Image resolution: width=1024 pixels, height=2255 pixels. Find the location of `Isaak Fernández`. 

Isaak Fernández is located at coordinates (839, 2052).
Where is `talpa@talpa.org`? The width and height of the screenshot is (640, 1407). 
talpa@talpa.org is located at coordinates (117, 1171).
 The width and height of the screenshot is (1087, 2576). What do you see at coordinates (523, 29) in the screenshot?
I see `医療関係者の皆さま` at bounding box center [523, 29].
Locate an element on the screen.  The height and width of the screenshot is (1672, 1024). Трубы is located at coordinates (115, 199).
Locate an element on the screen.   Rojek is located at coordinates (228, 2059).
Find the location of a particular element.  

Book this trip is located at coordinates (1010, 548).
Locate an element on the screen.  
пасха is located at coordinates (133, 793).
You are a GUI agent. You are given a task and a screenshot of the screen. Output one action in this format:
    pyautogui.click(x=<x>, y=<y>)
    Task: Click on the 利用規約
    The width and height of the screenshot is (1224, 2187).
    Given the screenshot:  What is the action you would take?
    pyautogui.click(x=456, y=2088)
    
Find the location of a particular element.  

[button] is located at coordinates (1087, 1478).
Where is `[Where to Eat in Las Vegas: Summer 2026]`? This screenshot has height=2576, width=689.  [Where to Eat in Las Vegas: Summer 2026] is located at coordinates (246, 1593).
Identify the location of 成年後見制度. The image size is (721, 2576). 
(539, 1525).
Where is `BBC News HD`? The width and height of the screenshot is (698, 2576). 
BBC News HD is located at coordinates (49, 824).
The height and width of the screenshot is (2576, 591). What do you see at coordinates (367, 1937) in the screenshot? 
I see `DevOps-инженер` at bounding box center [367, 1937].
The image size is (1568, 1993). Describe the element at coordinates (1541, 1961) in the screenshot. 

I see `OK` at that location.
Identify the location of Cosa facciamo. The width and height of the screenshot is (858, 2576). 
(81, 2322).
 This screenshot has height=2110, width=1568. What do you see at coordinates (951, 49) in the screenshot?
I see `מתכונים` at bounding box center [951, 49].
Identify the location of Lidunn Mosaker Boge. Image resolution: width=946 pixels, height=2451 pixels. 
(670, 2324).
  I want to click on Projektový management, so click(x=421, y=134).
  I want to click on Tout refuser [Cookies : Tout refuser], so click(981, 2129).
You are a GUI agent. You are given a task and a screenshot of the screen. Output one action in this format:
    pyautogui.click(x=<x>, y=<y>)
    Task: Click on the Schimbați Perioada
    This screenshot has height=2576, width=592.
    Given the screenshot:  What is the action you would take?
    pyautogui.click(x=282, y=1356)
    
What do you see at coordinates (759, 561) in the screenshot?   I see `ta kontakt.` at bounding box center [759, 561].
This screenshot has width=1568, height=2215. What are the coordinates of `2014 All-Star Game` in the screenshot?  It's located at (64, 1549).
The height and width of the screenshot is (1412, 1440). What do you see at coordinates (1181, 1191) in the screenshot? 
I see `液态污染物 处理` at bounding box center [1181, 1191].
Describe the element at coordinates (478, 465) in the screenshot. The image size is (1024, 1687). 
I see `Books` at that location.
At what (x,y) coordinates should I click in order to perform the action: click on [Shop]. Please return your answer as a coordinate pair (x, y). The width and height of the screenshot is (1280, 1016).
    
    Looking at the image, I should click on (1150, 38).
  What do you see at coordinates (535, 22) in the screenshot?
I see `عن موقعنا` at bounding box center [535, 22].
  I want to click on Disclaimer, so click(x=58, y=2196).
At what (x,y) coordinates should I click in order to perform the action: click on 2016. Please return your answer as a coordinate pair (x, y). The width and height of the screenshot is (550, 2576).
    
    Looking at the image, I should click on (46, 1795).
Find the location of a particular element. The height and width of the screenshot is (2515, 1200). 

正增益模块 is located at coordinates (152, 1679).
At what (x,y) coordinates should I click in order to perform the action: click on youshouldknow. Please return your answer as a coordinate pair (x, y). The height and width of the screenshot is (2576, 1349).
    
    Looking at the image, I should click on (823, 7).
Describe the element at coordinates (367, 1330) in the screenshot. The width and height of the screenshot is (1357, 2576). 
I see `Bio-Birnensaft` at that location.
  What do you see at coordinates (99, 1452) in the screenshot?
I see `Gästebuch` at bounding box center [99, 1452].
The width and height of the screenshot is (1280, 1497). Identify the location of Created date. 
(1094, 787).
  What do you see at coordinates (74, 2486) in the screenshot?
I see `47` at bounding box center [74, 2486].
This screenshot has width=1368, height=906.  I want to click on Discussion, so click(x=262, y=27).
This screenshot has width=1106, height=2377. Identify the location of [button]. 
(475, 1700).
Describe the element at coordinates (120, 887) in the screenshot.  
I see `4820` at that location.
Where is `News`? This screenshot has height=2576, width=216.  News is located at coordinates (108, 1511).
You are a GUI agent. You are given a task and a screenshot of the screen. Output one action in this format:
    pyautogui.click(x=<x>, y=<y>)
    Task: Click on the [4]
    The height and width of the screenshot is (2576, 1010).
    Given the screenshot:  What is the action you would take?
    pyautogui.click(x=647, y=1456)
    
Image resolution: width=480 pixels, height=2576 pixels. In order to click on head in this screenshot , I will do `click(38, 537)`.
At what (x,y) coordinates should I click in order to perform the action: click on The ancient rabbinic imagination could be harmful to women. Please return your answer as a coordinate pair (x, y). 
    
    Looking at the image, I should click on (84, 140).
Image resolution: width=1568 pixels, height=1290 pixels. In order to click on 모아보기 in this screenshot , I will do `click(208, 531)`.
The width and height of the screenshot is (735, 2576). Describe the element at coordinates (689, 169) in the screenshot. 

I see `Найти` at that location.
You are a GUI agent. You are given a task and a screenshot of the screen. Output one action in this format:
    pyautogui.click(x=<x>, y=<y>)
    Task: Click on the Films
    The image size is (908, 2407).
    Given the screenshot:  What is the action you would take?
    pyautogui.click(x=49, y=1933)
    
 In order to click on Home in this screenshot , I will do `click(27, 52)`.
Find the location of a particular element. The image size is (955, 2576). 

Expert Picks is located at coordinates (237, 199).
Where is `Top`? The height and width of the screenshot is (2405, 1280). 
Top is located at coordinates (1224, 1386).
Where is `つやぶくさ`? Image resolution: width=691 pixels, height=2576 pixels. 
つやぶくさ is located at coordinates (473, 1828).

====

_Exercise directions_
Copy every line from the records that holds the string "will".

_Output of the exercise_
Image resolution: width=480 pixels, height=2576 pixels. In order to click on head in this screenshot , I will do `click(38, 537)`.
Image resolution: width=1568 pixels, height=1290 pixels. In order to click on 모아보기 in this screenshot , I will do `click(208, 531)`.
 In order to click on Home in this screenshot , I will do `click(27, 52)`.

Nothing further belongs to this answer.